Items from a dataset:
○ ○ ○

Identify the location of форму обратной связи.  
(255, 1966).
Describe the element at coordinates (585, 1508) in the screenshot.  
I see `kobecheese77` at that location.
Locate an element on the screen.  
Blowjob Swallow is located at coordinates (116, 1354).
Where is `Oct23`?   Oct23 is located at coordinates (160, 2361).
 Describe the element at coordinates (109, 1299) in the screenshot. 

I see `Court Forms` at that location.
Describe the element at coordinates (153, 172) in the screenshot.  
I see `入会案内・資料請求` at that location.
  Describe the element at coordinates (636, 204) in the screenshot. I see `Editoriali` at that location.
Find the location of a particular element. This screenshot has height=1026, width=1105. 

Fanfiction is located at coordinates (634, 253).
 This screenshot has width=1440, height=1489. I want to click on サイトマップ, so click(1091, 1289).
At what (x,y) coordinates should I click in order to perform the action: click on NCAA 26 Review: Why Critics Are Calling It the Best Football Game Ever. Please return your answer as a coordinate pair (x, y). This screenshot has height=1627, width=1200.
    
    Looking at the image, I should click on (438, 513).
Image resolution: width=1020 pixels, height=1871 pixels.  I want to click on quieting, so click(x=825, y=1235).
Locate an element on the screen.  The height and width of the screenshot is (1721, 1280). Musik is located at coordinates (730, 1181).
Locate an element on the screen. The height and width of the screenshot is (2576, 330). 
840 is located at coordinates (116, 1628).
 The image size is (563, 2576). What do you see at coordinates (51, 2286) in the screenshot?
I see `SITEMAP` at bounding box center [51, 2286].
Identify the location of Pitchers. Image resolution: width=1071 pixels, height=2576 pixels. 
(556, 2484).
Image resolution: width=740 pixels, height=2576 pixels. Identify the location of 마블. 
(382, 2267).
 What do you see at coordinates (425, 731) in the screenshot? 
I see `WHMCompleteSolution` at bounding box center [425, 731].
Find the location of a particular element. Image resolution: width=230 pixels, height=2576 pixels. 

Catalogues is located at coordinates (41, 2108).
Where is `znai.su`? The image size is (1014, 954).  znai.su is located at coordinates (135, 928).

○ ○ ○

=== Problem to work on ===
Repeat the entries exactly as they appear.

=== Task output ===
Identify the location of форму обратной связи.  
(255, 1966).
Describe the element at coordinates (585, 1508) in the screenshot.  
I see `kobecheese77` at that location.
Locate an element on the screen.  
Blowjob Swallow is located at coordinates (116, 1354).
Where is `Oct23`?   Oct23 is located at coordinates (160, 2361).
 Describe the element at coordinates (109, 1299) in the screenshot. 

I see `Court Forms` at that location.
Describe the element at coordinates (153, 172) in the screenshot.  
I see `入会案内・資料請求` at that location.
  Describe the element at coordinates (636, 204) in the screenshot. I see `Editoriali` at that location.
Find the location of a particular element. This screenshot has height=1026, width=1105. 

Fanfiction is located at coordinates (634, 253).
 This screenshot has width=1440, height=1489. I want to click on サイトマップ, so click(1091, 1289).
At what (x,y) coordinates should I click in order to perform the action: click on NCAA 26 Review: Why Critics Are Calling It the Best Football Game Ever. Please return your answer as a coordinate pair (x, y). This screenshot has height=1627, width=1200.
    
    Looking at the image, I should click on (438, 513).
Image resolution: width=1020 pixels, height=1871 pixels.  I want to click on quieting, so click(x=825, y=1235).
Locate an element on the screen.  The height and width of the screenshot is (1721, 1280). Musik is located at coordinates (730, 1181).
Locate an element on the screen. The height and width of the screenshot is (2576, 330). 
840 is located at coordinates (116, 1628).
 The image size is (563, 2576). What do you see at coordinates (51, 2286) in the screenshot?
I see `SITEMAP` at bounding box center [51, 2286].
Identify the location of Pitchers. Image resolution: width=1071 pixels, height=2576 pixels. 
(556, 2484).
Image resolution: width=740 pixels, height=2576 pixels. Identify the location of 마블. 
(382, 2267).
 What do you see at coordinates (425, 731) in the screenshot? 
I see `WHMCompleteSolution` at bounding box center [425, 731].
Find the location of a particular element. Image resolution: width=230 pixels, height=2576 pixels. 

Catalogues is located at coordinates (41, 2108).
Where is `znai.su`? The image size is (1014, 954).  znai.su is located at coordinates (135, 928).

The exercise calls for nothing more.